Die Zeit bis zur Ankunft unserer beiden Hauptspeisen kam uns dann auch nicht mehr ganz so lange vor. Meine Fischpfanne stellte sich als veritables Fisch-Curry heraus. Das in Klammern angemerkte Prädikat „sehr scharf“ konnten meine Papillen jedoch nicht bestätigen. Aber pikant war es allemal. Das Gemüse – hauptsächlich Staudensellerie, Karotte und Brokkoli – lag auf den Punkt gegart in der Mini-Cocotte, aus der ich den aromatisch duftenden Fernostklassiker löffelte.
Die Edelfischpfanne aus der Cocotte
Reis, Reis, Baby....
Auch die Meeres- und Schalentiereinlage war vom Feinsten. Die Jakobsmuscheln spielten in puncto Größe und Qualität in der Top-Liga. Klar, die knapp 30 Euro mussten sich ja auch irgendwo in diesem vorzüglichen Kokossud versteckt haben.
Die junge Dame gegenüber verzehrte ihre gewokten Gemüse-Nudeln mit Inbrunst. Auch bei ihr toppten kleingehackte Erdnüsse und Röstzwiebeln das Hauptgericht.
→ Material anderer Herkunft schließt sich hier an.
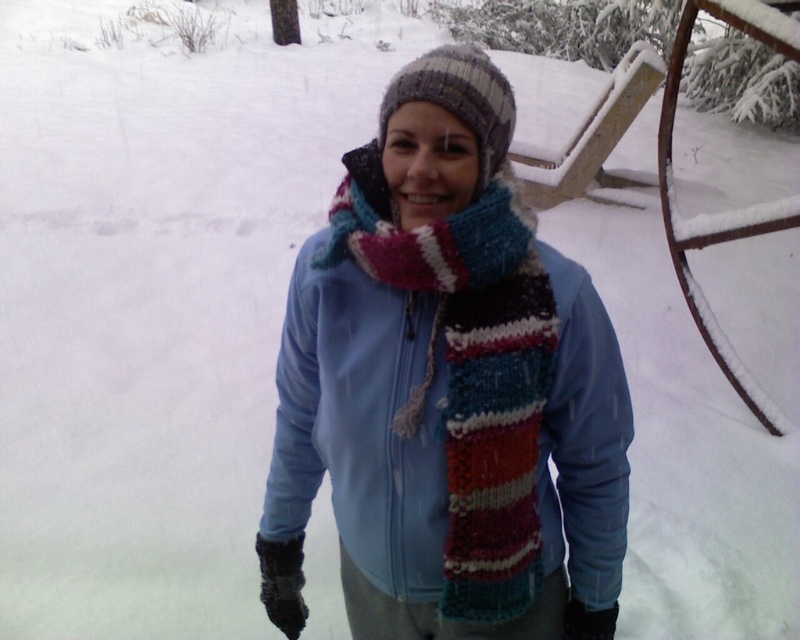 Does point (429, 365) come closer to viewer compared to point (480, 113)?

That is False.

At what (x,y) coordinates should I click in order to perform the action: click on knitted wool scarf at center. Please return your answer as a coordinate pair (x, y). Looking at the image, I should click on (470, 371).

Locate an element on the screen. The image size is (800, 640). knitted wool scarf at center is located at coordinates (470, 371). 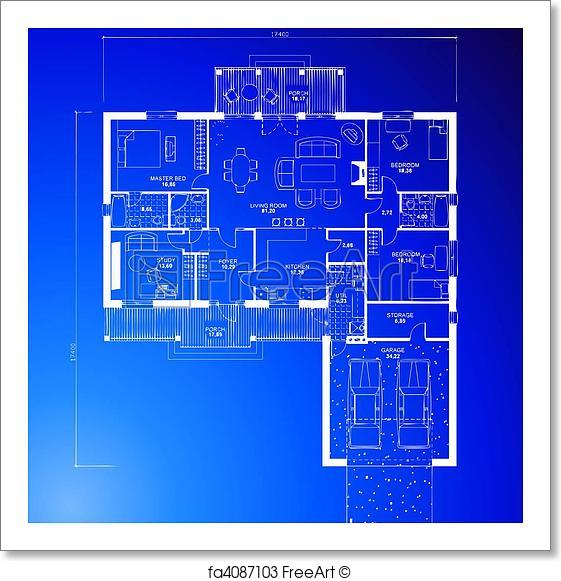 Where is `bedroom`? This screenshot has height=581, width=561. bedroom is located at coordinates point(262,200), point(413,163). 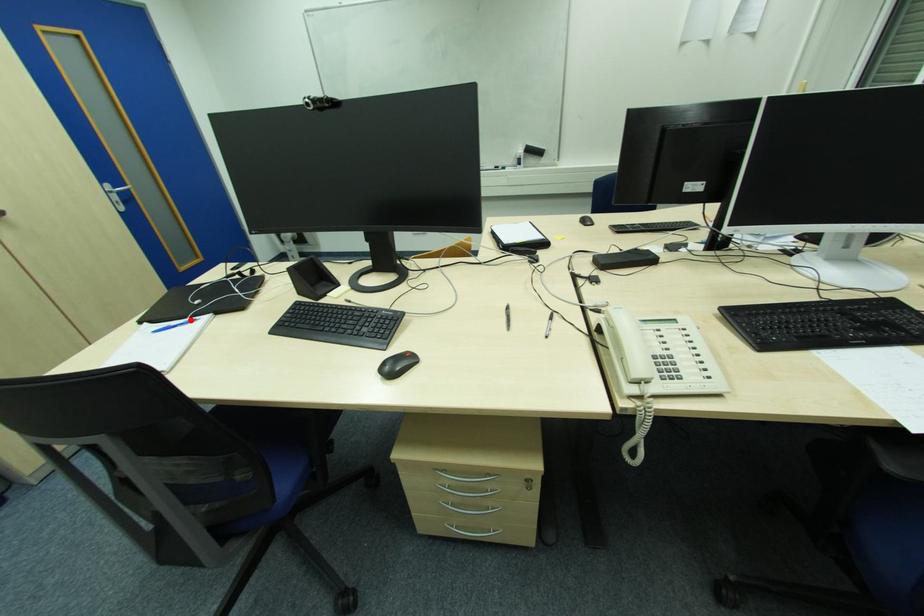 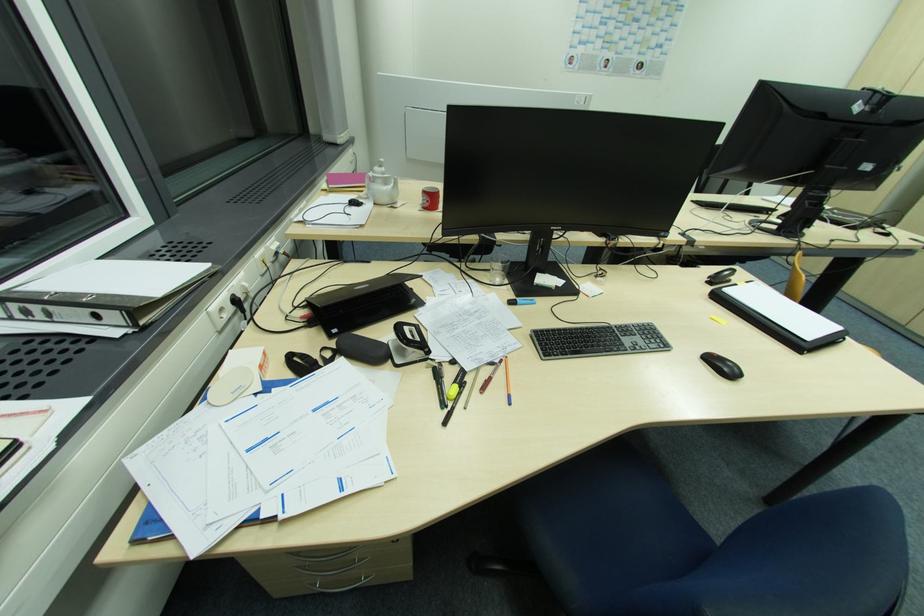 Question: I am providing you with two images of the same scene from different viewpoints. A red point is marked on the first image. At the location where the point appears in image 1, is it still visible in image 2?

Choices:
 (A) Yes
 (B) No

Answer: (B)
Eine klassische Asia-Pasta im besten Sinne, die ebenfalls vom idealen Gargrad ihres Gemüseanteils profitierte.
Gebratene Reisbandnudeln mit Tofu und Wokgemüse
Seit unserer Ankunft waren mittlerweile fast 3 Stunden vergangen. Stunden, in denen wir viel Zeit zum Quatschen, Lachen und letztlich auch Genießen hatten. Madame Nguyen entschuldigte sich für die lange Wartezeit aufs Essen gleich in doppelter Hinsicht.
Zuerst fand ein Tapioka-Mais-Dessert mit Kokosmilch als süße Gabe des Hauses den Weg auf unseren Tisch.
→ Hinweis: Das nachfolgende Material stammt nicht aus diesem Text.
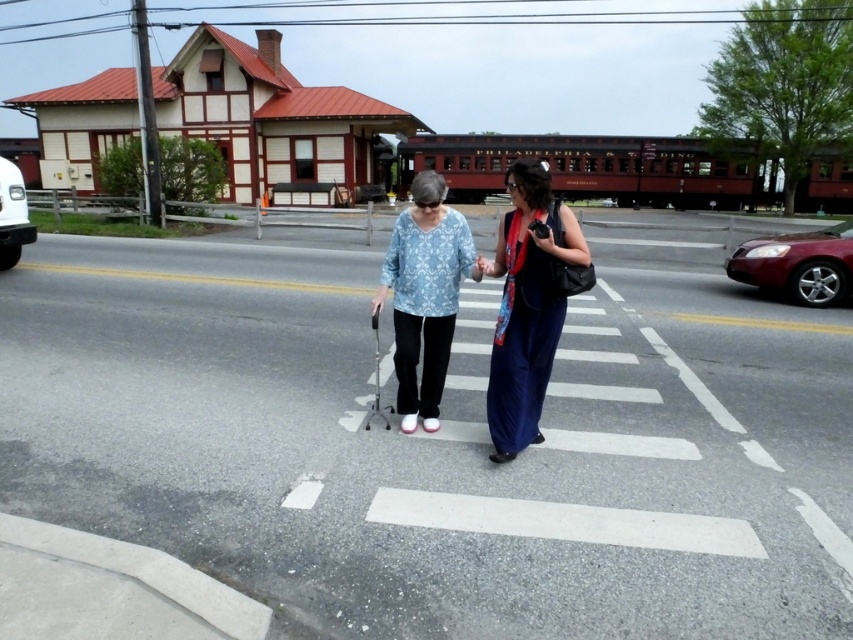 You are a photographer standing on the sidewalk. You want to take a photo of the blue silk dress at center and the white glossy van at left. Which object will appear larger in the photo?

The white glossy van at left will appear larger in the photo because it is bigger in size compared to the blue silk dress at center. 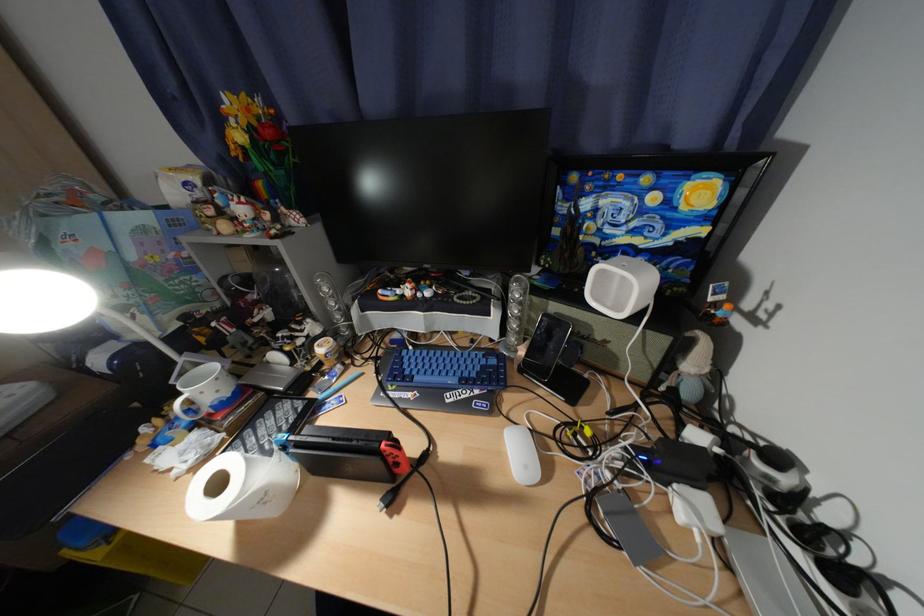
Tapioka-Mais-Kokos-Dessert (aufs Haus)
Und danach bot man uns noch einen Schnaps aufs Haus an. Zwei eisgekühlte Williams-Christ schufen klare Verhältnisse. Frau Nguyen hatte diesen selbst geschenkt bekommen und zeigte sich doch leicht überrascht, dass von der an den Tisch gebrachten Eierlikör-Flasche der Marke „Božkov“ solch ein hochprozentiger Inhalt ausging. Sachen gibt’s...
So klar ist kein Eierlikör! Schwör!
Als wir am Schluss auf unsere Rechnung einen kleinen Rabatt bekamen, setzte dies dem skurrilen Treiben beim Saarbrücker Nobelvietnamesen sogar noch ein etwas günstigeres Ende. Trotzdem empfanden wir gerade das Preis-Genuss-Verhältnis im Indochine als verbesserungswürdig. Die lange Wartezeit aufs Essen hat uns zwar nicht die Laune verdorben, war aber ein limitierender Faktor bei der Bewertung. Sollten wir irgendwann einmal wieder im Saarbrücker Stadtteil Malstatt vorbeischauen, um in den Genuss fernköstlicher Leckereien aus Indochina zu kommen, dann nur zusammen mit dem „Roten Khmer“ der Saarbrücker Gastrokritik. Den hätte man dort bestimmt schneller bedient. Geh ich jede Wette!